Bad beats we've all known and loved
Get this for a bad beat in a Texas Hold'em tournament I recently played in. With nine players remaining I'm dealt a pair of kings in the hole. The flop comes K-3-3. Naturally I go "all in." Across from me a player was holding 6-5 suited, then matches one of the threes. Then he catches on the turn a four of hearts, then the five of hearts on the river to give him a straight flush. Out of the tournament, and out of the money (only the top eight got paid). Now that's a bad beat. Tom A.
By policy and design, Tom, I steer clear of "bad-beat" stories. I'm sharing yours because it illustrates two points. What a bad beat is, and of course, a bad beat story.
So what counts as a "bad beat"? First, the obvious: you have to lose the hand. But secondly, you lost in a spectacularly unlikely way when you were the odds-on favorite to win it. With your full house on the flop, you couldn't possibly have been expected to do anything less than go "all in," putting all your chips into the pot. The bad beat was that the other dude got amazingly lucky, and you lost in a way that seemed inconceivable until you saw it happen. Getting KO'ed from the tournament and being one slot short of prize money, well, I'd call that a Class A bad beat.
Then there is the ever-popular "bad-beat story" contest.

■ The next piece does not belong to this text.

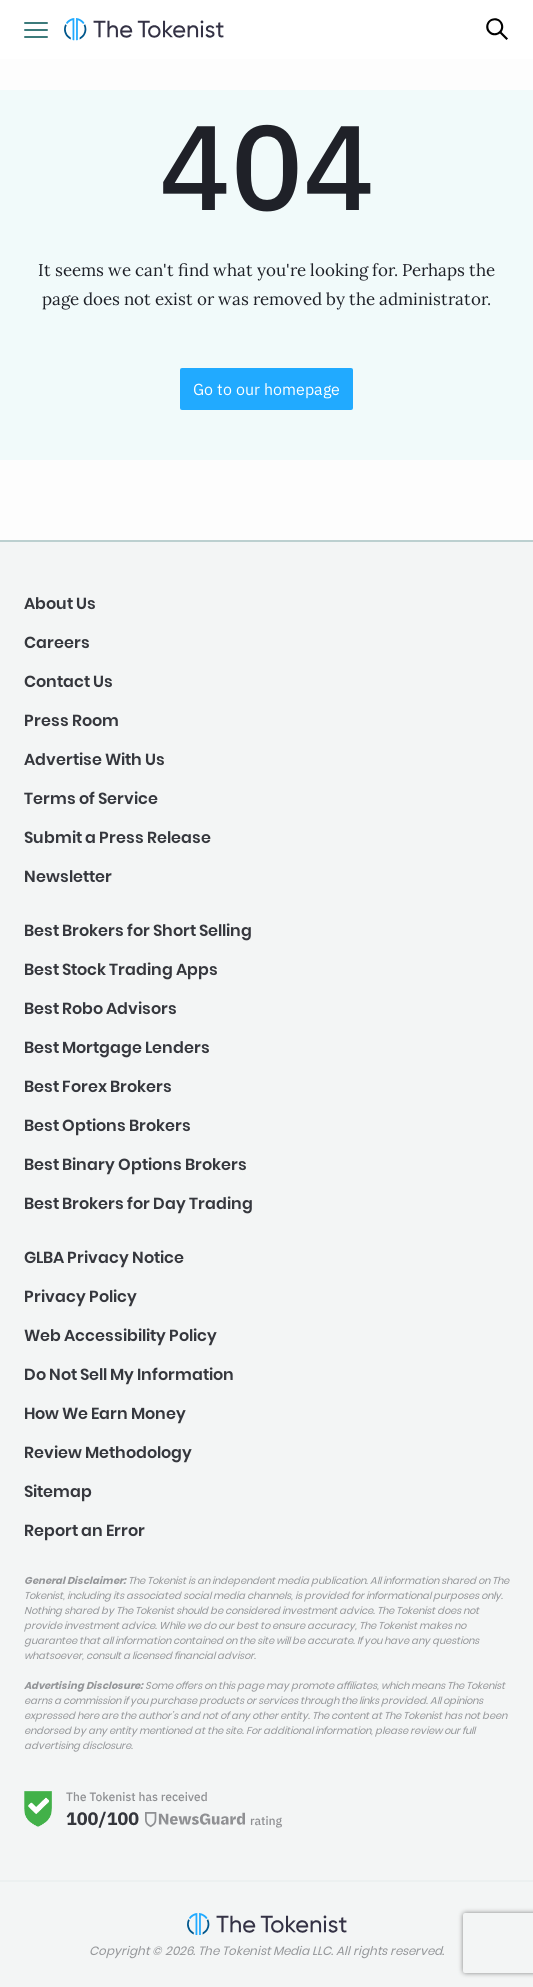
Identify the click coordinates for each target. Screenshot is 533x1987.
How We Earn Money (105, 1413)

Most gamblers, especially (but not exclusively) inexperienced players, love to compete with stories about how rotten their luck was. I've listened to countless gambling anecdotes over the years, and I'm confident I've heard or seen them all, and, Tom, they are not exclusive to the game of poker: The dealer who got a seven card 21 at blackjack; red and white 7's on the payline; the blue seven one line below on a progressive slot machine; and the dreaded back door cover in sports, where a last-second touchdown beats you on the spread. I've taken enough bad beats in sports that it finally put me in therapy.
I do realize that some readers of this column do enjoy a good bad-beat story. Heck, we've all, on occasion, lost so improbably that we feel compelled to tell the story, but, some readers would just as soon watch paint dry for four hours as to read another. I'll keep listening because it's part of my job description, but readers, if I fail to chronicle your bad-beat narrative, please don't take it personally.
Dear Mark,
Please describe the different types of straights in poker; for instance, drawing
to an inside versus an outside straight. Sandy R.

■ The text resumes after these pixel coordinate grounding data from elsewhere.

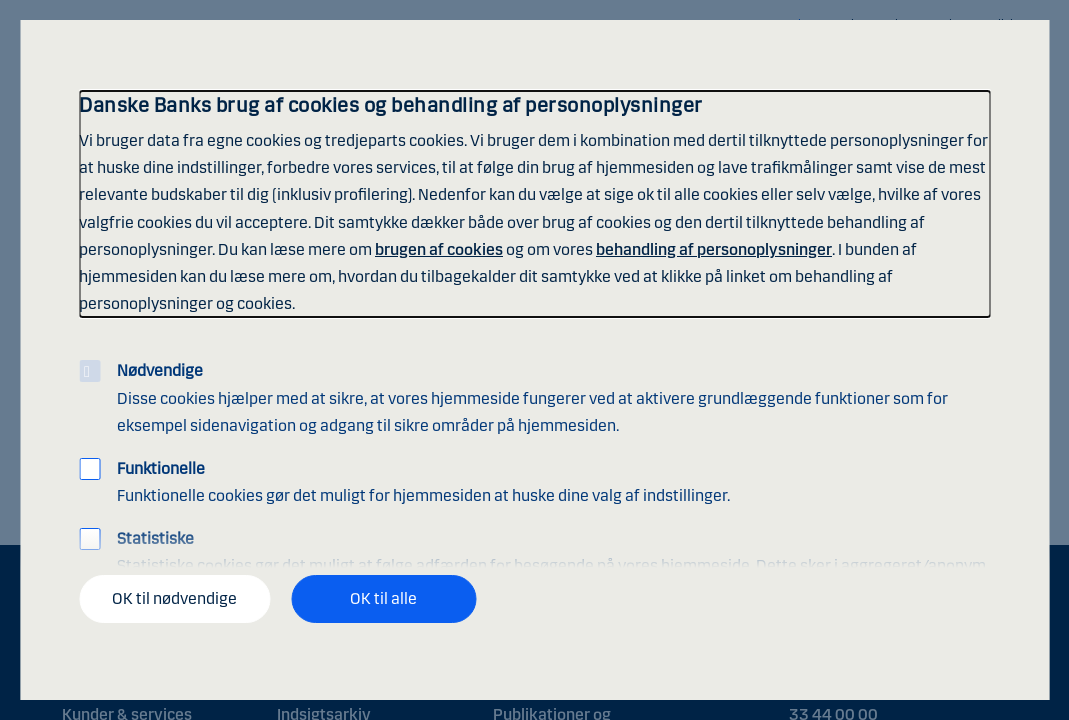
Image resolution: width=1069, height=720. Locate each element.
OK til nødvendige (174, 598)
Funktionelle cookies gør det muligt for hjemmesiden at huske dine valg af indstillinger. (423, 482)
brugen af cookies (439, 249)
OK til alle (383, 598)
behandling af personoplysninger (714, 249)
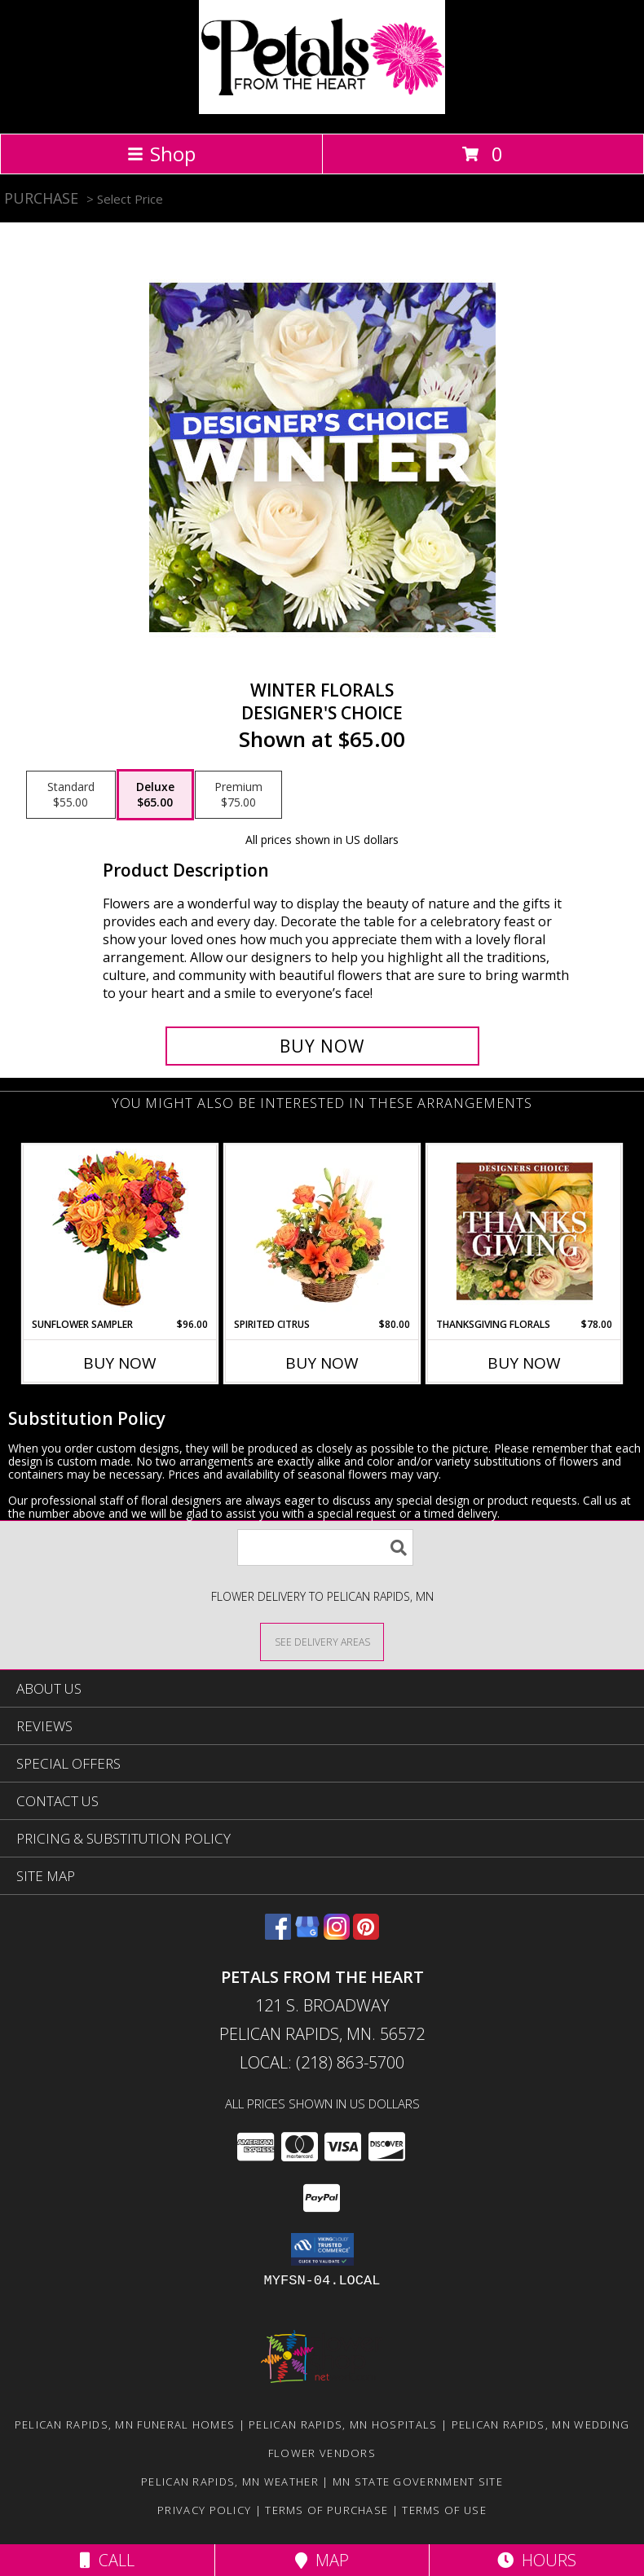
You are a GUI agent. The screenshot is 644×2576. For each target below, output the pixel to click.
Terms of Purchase (326, 2510)
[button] (322, 2249)
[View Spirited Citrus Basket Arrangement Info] (322, 1231)
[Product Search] (325, 1547)
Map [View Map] (322, 2560)
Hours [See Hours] (536, 2560)
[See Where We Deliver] (322, 1641)
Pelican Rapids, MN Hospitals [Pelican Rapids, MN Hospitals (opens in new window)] (343, 2424)
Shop (161, 153)
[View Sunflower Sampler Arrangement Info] (120, 1231)
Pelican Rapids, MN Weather (230, 2481)
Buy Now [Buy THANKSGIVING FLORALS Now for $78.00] (524, 1363)
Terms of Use (444, 2510)
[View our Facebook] (278, 1934)
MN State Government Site (418, 2481)
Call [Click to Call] (107, 2560)
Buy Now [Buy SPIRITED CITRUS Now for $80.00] (322, 1363)
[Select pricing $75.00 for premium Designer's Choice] (238, 795)
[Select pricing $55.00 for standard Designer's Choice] (71, 795)
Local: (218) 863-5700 (322, 2062)
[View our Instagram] (337, 1934)
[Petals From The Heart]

A lot of people don't quite understand the difference between drawing to an "inside straight" and to an "outside straight. And yet, Sandy, it's pretty straightforward (pun intended). An inside straight is one in which an "inside" card is absent, such as the nine in this example (7, 8, 10, J), whereas an outside straight is one in which an outside card is missing, such as the six or jack in this case (7, 8, 9, 10). The latter is open-ended because it consists of four consecutive cards (none of them an ace) and can be completed at either end. Drawing to an outside straight is a cut above drawing to an inside straight, because there are eight ways to complete the outside straight and only four ways to spiff up an inside one.
Gambling quote of the week: "Many new slot machines don't even have
handles, just buttons to push. Should we now call them "one-button-bandits?"